Sangat jauh sekali, saya masih berkutat untuk diri dan keluarga saya. Sebagai orang yang beragama dan percaya adanya tuhan yang maha kuasa, (maha segalanya), saya bersujud padanya memohon ampun dengan cara saya, sesuai ajaran agama yang saya percayai dan yakini Islam yang damai, rachmat untuk semua orang mengasihi dan menyayangi secara ikhlas. Tidak dalam kepura-puraan, ‘’trennya membangun pencitraan’’
Karena saya ingat pesan almarhummah ibu (Nduk Kanti) = ibu saya Ny. Baunah Sidimrah yang wafat dalam usia 90 tahun, di Desa Sungai Batu Gantih, Kecamatan Gunung Kerinci, Kabupaten Kerinci Jambi dan ayah saya, Sidimrah (alm) wafat dalam usia 97 tahun, keduanya telah menghadap sang penciptanya. Entah kapan waktunya giliran saya menyusul ?
Terkadang saya merenungkan sendiri, sudah berpuluh-puluh tahun lamanya saya belajar untuk memahami pesannya. Apa yang harus saya lakukan kedepannya ?
Baru pada usia setengah abad (lima puluh tahun), saya menyadari pesan itu sangat dalam artinya, untuk memperbaiki diri dan tidak melakukannya lagi. Saya wajib bersyukur kepada tuhan yang maha kuasa dan mahasegalanya, kini saya berusia 65 tahun lebih, dan melebihi umur Nabi Muhammad SAW.
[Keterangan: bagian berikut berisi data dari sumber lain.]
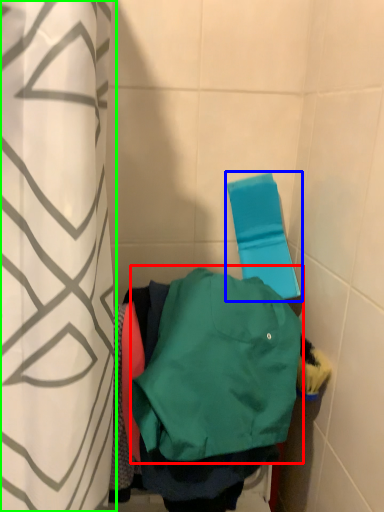 Question: Estimate the real-world distances between objects in this image. Which object is closer to sweatshirt (highlighted by a red box), beach towel (highlighted by a blue box) or curtain (highlighted by a green box)?

Choices:
 (A) beach towel
 (B) curtain

Answer: (B) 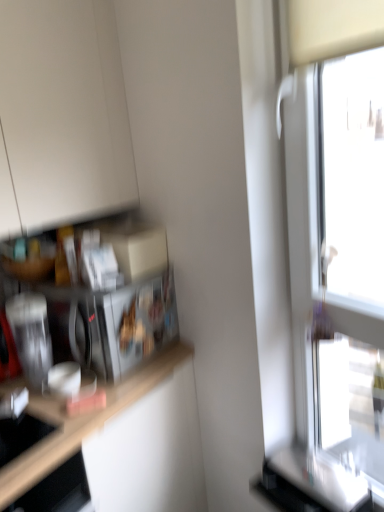 Question: Considering the relative sizes of transparent glass window at right and brushed metal toaster at left in the image provided, is transparent glass window at right shorter than brushed metal toaster at left?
Bersyukur dan berdo,a kepada yang maha kuasa dan mahasegalanya (Allah SWT) pencipta langit dan bumi dengan segala isinya.
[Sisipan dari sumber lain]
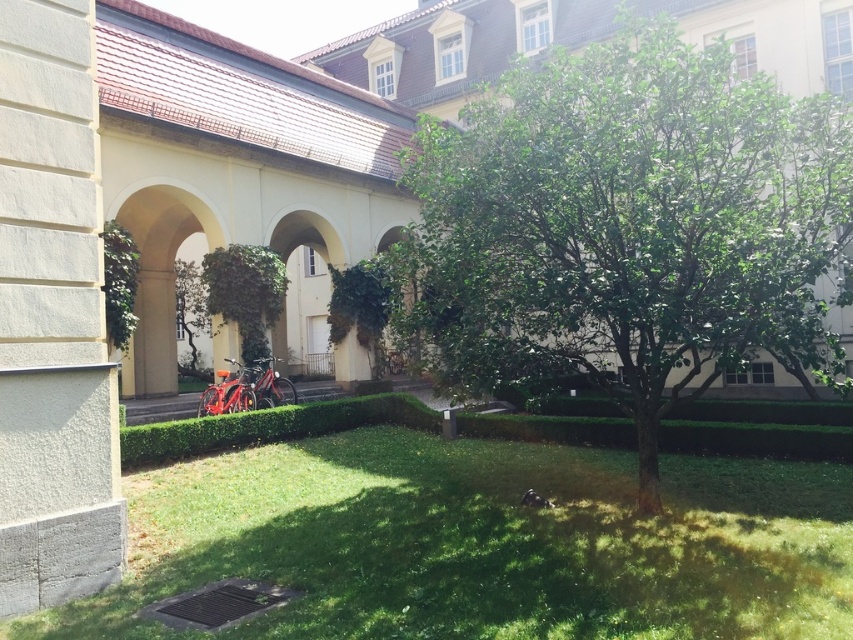 Question: Does green leafy tree at center lie in front of green leafy hedge at center?

Choices:
 (A) no
 (B) yes

Answer: (B)

Question: Which point is closer to the camera?

Choices:
 (A) green leafy tree at center
 (B) green grass at lower center
 (C) green leafy hedge at center

Answer: (B)

Question: Which of the following is the closest to the observer?

Choices:
 (A) green grass at lower center
 (B) green leafy hedge at center
 (C) green leafy tree at center

Answer: (A)

Question: Is green grass at lower center positioned at the back of green leafy hedge at center?

Choices:
 (A) no
 (B) yes

Answer: (A)

Question: Does green leafy tree at center have a larger size compared to green leafy hedge at center?

Choices:
 (A) no
 (B) yes

Answer: (A)

Question: Which object is the farthest from the green grass at lower center?

Choices:
 (A) green leafy hedge at center
 (B) green leafy tree at center

Answer: (A)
Dan berwarna-warni, mulai malam yang gelap, malam berbintang, siang yang cerah, siang dan mendung, indah, sejuk, panas, rupa-rupa inilah bukti keagungannya, dialah ilah yang maha segalanya.
Dan selama ini, saya telah merugikan banyak orang langsung atau tidak langsung akibat tindakkan saya, cara berfikir dan bekerja saya yang salah.
Hanya pesan dari seorang ibu bernama Baunah dan ayah bernama Sidimrah, yang segalanya buta hurup tidak bisa tulis-baca mengingatkan dan mengajarkannya, ‘’jangan jadi musang berbulu ayam dan maling teriak maling’’ pesan itu mudah saya ingat, namun sulit saya kalahkan.
Untuk tidak lagi menggunakan fikiran kotor saya dan bekerja merugikan orang lain, sampai tulisan ini saya pubblist, sekaligus saya mohon maaf pada pihak-pihak yang mersa dirugikan selama ini.
Karena saya tak lebih dari seorang hamba tuhan yang lemah, kritik, saran dan masukkannya ditunggu dan akan disajikan apa adanya. Terima kasih. (***)
Penulis : Ketua Dewan Pimpinan Daerah Komite Wartawan Reformasi Indonesia (DPD-KWRI) Propinsi Bengkulu, Pemimpin Redaksi Gegeronline & BEO.co.id Group, Pemerhati masalah Sosial Kemanusia, Kemiskinan Desa dan Perkotaan, tinggal di Kota Bengkulu.